[WORK TO BE COMPLETED]
Pull each line containing "Apower" out of the data and copy it.

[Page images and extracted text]
|---|

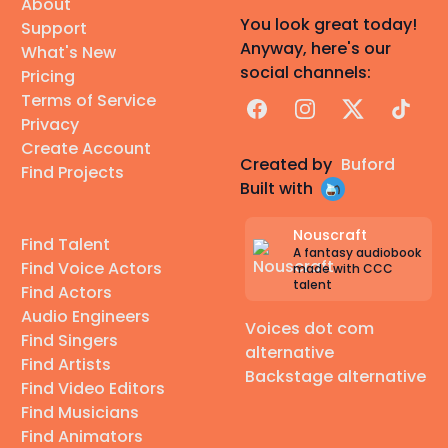
About
You look great today!
Support
Anyway, here's our
What's New
social channels:
Pricing
Terms of Service
Facebook
Instagram
X
TikTok
Privacy
Create Account
Created by
Buford
Find Projects
Built with
Nouscraft
Find Talent
A fantasy audiobook
Find Voice Actors
made with CCC
talent
Find Actors
Audio Engineers
Voices dot com
Find Singers
alternative
Find Artists
Backstage alternative
Find Video Editors
Find Musicians
Find Animators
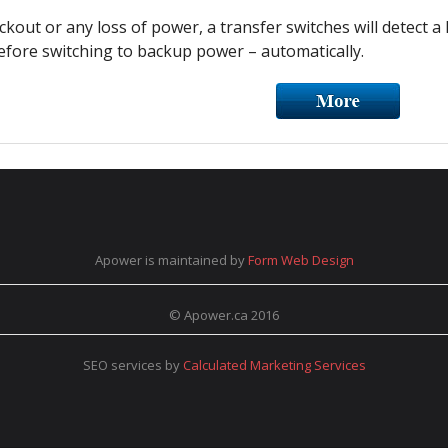
ckout or any loss of power, a transfer switches will detect a 
fore switching to backup power – automatically.
Apower is maintained by
Form Web Design
© Apower.ca 2016
SEO services by
Calculated Marketing Services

|---|

[TASK ANSWER]
Apower is maintained by
© Apower.ca 2016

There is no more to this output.